One platform, multiple process transformations
My prediction now is that the momentum will continue, giving rise to a new wave of deeper digital transformation which extends beyond the low-hanging fruit and looks to standardise and digitalise more involved business processes – including more streamlined and connected workflow and data/content use across adjacent teams, such as Quality, Safety and Regulatory functions. One very powerful way to make complex processes more efficient is to bring them onto a common platform, point them at the same common content and data pools, and hone their design on screen - until repetition of activity, or data re-input/content recreation, has been reduced to a minimum.
Efforts to consolidate diverse data sources, and improve the overall quality of data, are already underway, setting companies in good stead to perform more ambitious analytics, and re-use core data in new ways. This has become a real focus now and, with much of the preparatory work almost complete, we should see companies designing new master data management and product information management applications that can harness that data in new ways. The goal is to get these core underlying systems to a point that they are usable as a means of driving all business applications and compliance activities.
Meaningful, actionable insights on a global scale
So what’s the impact of all of this?

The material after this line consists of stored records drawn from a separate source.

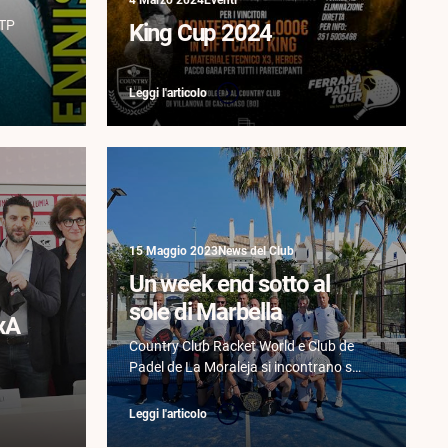
ITP
King Cup 2024
Leggi l'articolo
15 Maggio 2023
News del Club
Un week end sotto al
sole di Marbella
xA
Country Club Racket World e Club de
Padel de La Moraleja si incontrano sui
campi neutrali di Marbella.
Leggi l'articolo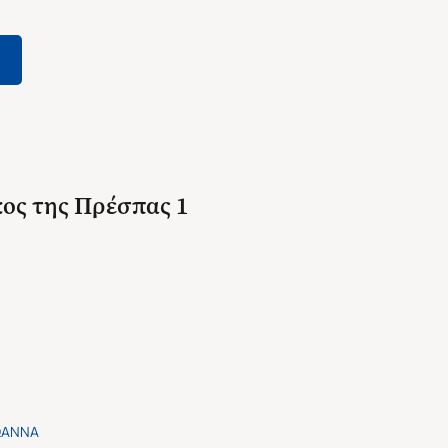
κος της Πρέσπας 1
ΩΑΝΝΑ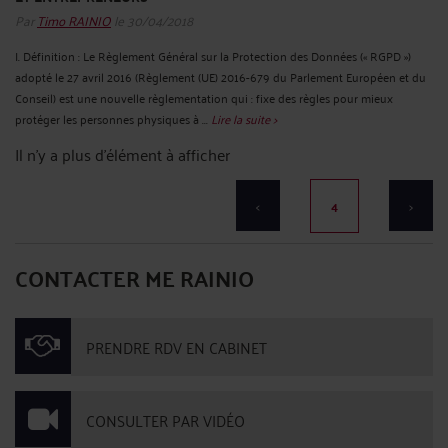
Par
Timo RAINIO
le 30/04/2018
I. Définition : Le Règlement Général sur la Protection des Données (« RGPD »)
adopté le 27 avril 2016 (Règlement (UE) 2016-679 du Parlement Européen et du
Conseil) est une nouvelle règlementation qui : fixe des règles pour mieux
protéger les personnes physiques à ...
Lire la suite >
Il n'y a plus d'élément à afficher
<
4
>
CONTACTER ME RAINIO
PRENDRE RDV EN CABINET
CONSULTER PAR VIDÉO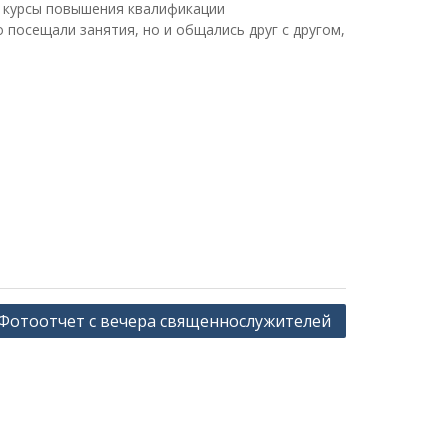
 курсы повышения квалификации
посещали занятия, но и общались друг с другом,
Фотоотчет с вечера священнослужителей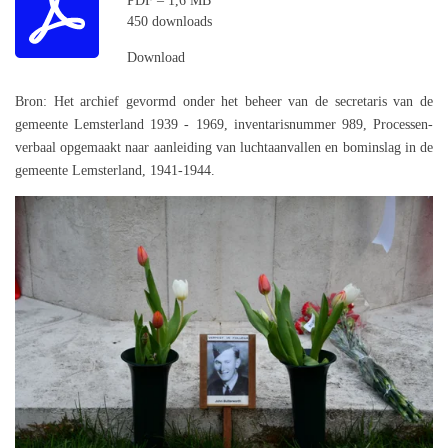
PDF – 1,6 MB
450 downloads
Download
Bron: Het archief gevormd onder het beheer van de secretaris van de
gemeente Lemsterland 1939 - 1969, inventarisnummer 989, Processen-
verbaal opgemaakt naar aanleiding van luchtaanvallen en bominslag in de
gemeente Lemsterland, 1941-1944.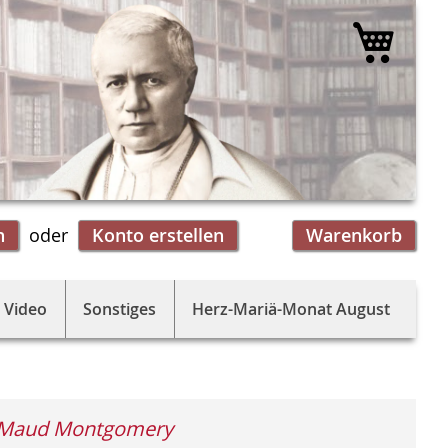
Mein 
n
Konto erstellen
Warenkorb
 Video
Sonstiges
Herz-Mariä-Monat August
 Maud Montgomery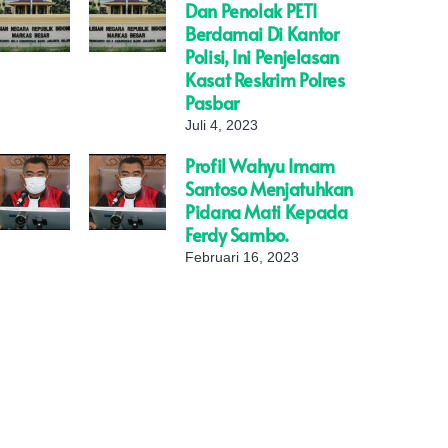
Dan Penolak PETI
Berdamai Di Kantor
Polisi, Ini Penjelasan
Kasat Reskrim Polres
Pasbar
Juli 4, 2023
Profil Wahyu Imam
Santoso Menjatuhkan
Pidana Mati Kepada
Ferdy Sambo.
Februari 16, 2023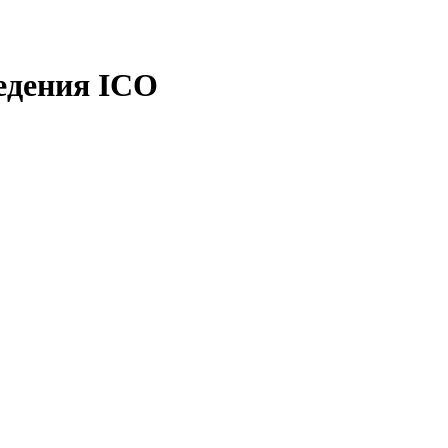
едения ICO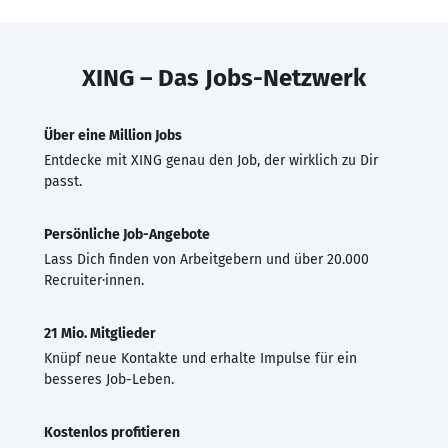
XING – Das Jobs-Netzwerk
Über eine Million Jobs
Entdecke mit XING genau den Job, der wirklich zu Dir
passt.
Persönliche Job-Angebote
Lass Dich finden von Arbeitgebern und über 20.000
Recruiter·innen.
21 Mio. Mitglieder
Knüpf neue Kontakte und erhalte Impulse für ein
besseres Job-Leben.
Kostenlos profitieren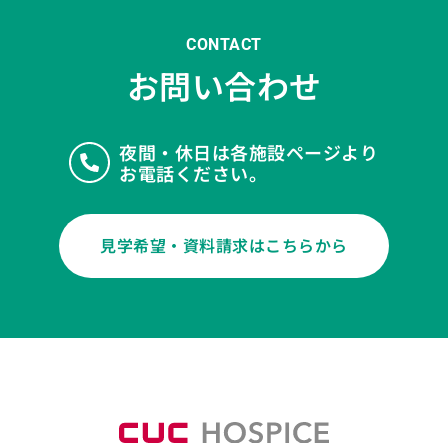
CONTACT
お問い合わせ
夜間・休日は各施設ページより
お電話ください。
見学希望・資料請求はこちらから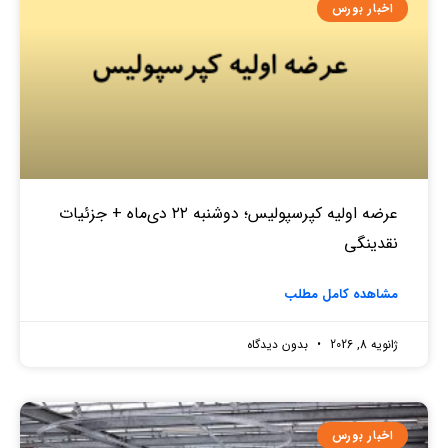
اخبار بورس
عرضه اولیه کپرسپولیس؛ دوشنبه ۲۲ دی‌ماه + جزئیات
نقدینگی
مشاهده کامل مطلب
ژانویه 8, 2026
بدون دیدگاه
اخبار بورس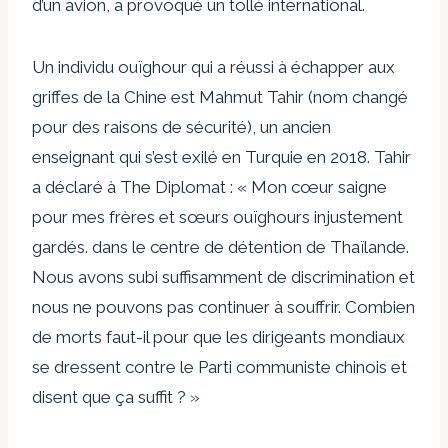
d’un avion, a provoqué un tollé international.
Un individu ouïghour qui a réussi à échapper aux
griffes de la Chine est Mahmut Tahir (nom changé
pour des raisons de sécurité), un ancien
enseignant qui s’est exilé en Turquie en 2018. Tahir
a déclaré à The Diplomat : « Mon cœur saigne
pour mes frères et sœurs ouïghours injustement
gardés. dans le centre de détention de Thaïlande.
Nous avons subi suffisamment de discrimination et
nous ne pouvons pas continuer à souffrir. Combien
de morts faut-il pour que les dirigeants mondiaux
se dressent contre le Parti communiste chinois et
disent que ça suffit ? »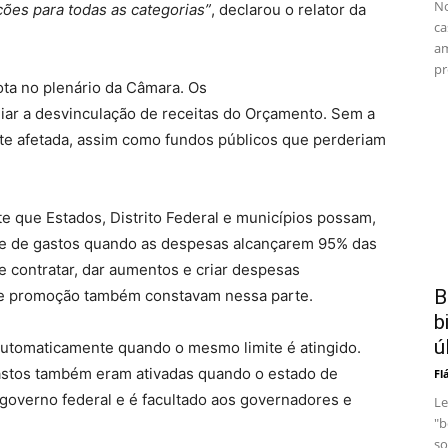
No
ões para todas as categorias”
, declarou o relator da
ca
am
pr
ota no plenário da Câmara. Os
iar a desvinculação de receitas do Orçamento. Sem a
te afetada, assim como fundos públicos que perderiam
e que Estados, Distrito Federal e municípios possam,
le de gastos quando as despesas alcançarem 95% das
de contratar, dar aumentos e criar despesas
B
 de promoção também constavam nessa parte.
b
ú
automaticamente quando o mesmo limite é atingido.
stos também eram ativadas quando o estado de
Fl
governo federal e é facultado aos governadores e
Le
"b
so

At the top of the stream, companies will gain new insight into what’s going on across the global business, with the ability to understand and compare data on a like-with-like basis.
There will be a new opportunity for discovery, too, as teams are exposed to certain information for the first time – such as product information, or adverse event data across different regions, allowing trends to be identified and earlier action to be taken. Perhaps patterns in AE data will point to a manufacturing issue at a particular plant.

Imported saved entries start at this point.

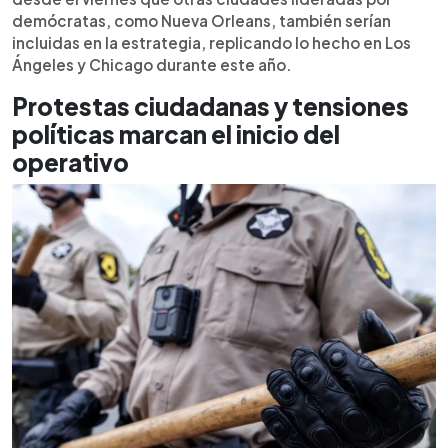
demócratas, como Nueva Orleans, también serían
incluidas en la estrategia, replicando lo hecho en Los
Ángeles y Chicago durante este año.
Protestas ciudadanas y tensiones
políticas marcan el inicio del
operativo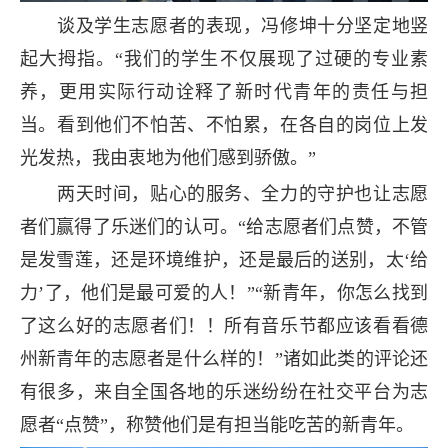
谈及学生志愿者的表现，冯修坤十分坚定地竖
起大拇指。“我们的学生不仅展现了过硬的专业素
养，更用实际行动诠释了新时代青年的责任与担
当。看到他们不怕苦、不怕累，在各自的岗位上发
光发热，我由衷地为他们感到骄傲。”
两天时间，贴心的服务、全力的守护也让志愿
者们赢得了乐迷们的认可。“给志愿者们点赞，不管
是发雪莲，还是环境维护，还是最后的送别，太‘给
力’了，他们是最可爱的人！”“新青年，你怎么找到
了这么好的志愿者们！！所有音乐节都应该看看德
州新青年的志愿者是什么样的！”诸如此类的评论还
有很多，来自全国各地的乐迷纷纷在社交平台为志
愿者“点赞”，称赞他们是有担当能吃苦的新青年。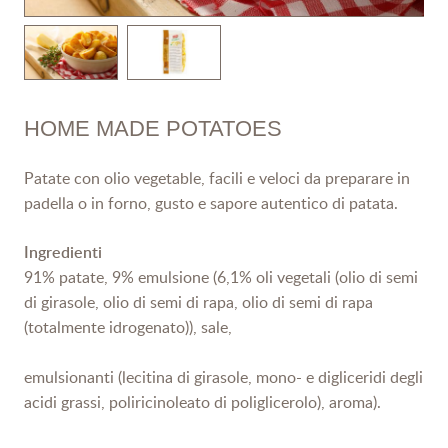
HOME MADE POTATOES
Patate con olio vegetable, facili e veloci da preparare in
padella o in forno, gusto e sapore autentico di patata.
Ingredienti
91% patate, 9% emulsione (6,1% oli vegetali (olio di semi
di girasole, olio di semi di rapa, olio di semi di rapa
(totalmente idrogenato)), sale,
emulsionanti (lecitina di girasole, mono- e digliceridi degli
acidi grassi, poliricinoleato di poliglicerolo), aroma).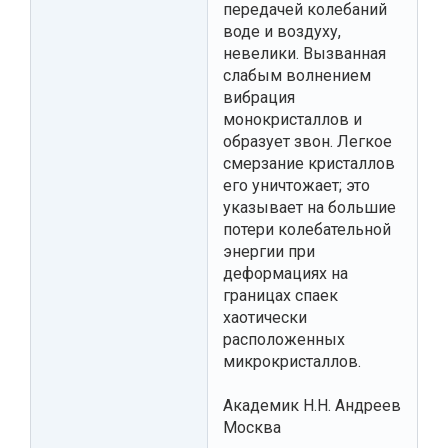
передачей колебаний
воде и воздуху,
невелики. Вызванная
слабым волнением
вибрация
монокристаллов и
образует звон. Легкое
смерзание кристаллов
его уничтожает; это
указывает на большие
потери колебательной
энергии при
деформациях на
границах спаек
хаотически
расположенных
микрокристаллов.
Академик Н.Н. Андреев
Москва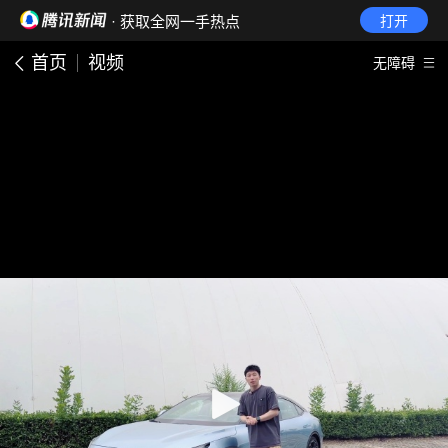
· 获取全网一手热点
打开
首页
视频
无障碍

The point is that, once data-based insights are no longer siloed, the scope increases considerably to perform deeper and more useful analysis and problem-solving.
We’re already seeing this trend ripple through our client base – customers that first adopted our CARA platform in one function, such as Regulatory Affairs, and are now expanding its reach to encompass other teams and applications such as Quality and/or Safety management. Each additional use case increases their return on investment; reduces complexity, data re-entry and scope for human error; and saves a lot of time while providing unprecedented end-to-end visibility across global operations.
Ultimately, the more organisations consolidate and harmonise their activities, the more efficient their processes and the lower their total IT overhead will be.
Documents aren’t dead yet
So what about documents? People have been sounding the death knell for static documents for a good while now: it’s something we’ve debated in virtual roundtables with some of the industry’s most respected experts. Certainly, the promise of structured document authoring does offer an interesting way forward – a means of increasing the fluidity between documents and the data or master content fragments used to build them. But even those companies leading the way here, such as AbbVie, remain some way off achieving that nirvana: it all takes time.
In the meantime, I would argue that the humble PDF or Word document still has an important role to play, as a locked-in snapshot or summary of a situation at a given point in time. While data-based summaries might fulfil the same role, and add new value because of the scope for interaction and manipulation of the summary data, there is arguably a place for maintaining fixed status logs which can be referred back to over time. If these can be accessed alongside original and evolving data, via the same platform, at the point of need within a given process so much the better.
In the meantime, if I’m right in my prediction that 2022 will see digital process transformation move on to the next level, the ideal is that any reinvention of the role of data and documents will happen within that context - ensuring maximum value from endeavours to improve operational efficiency globally.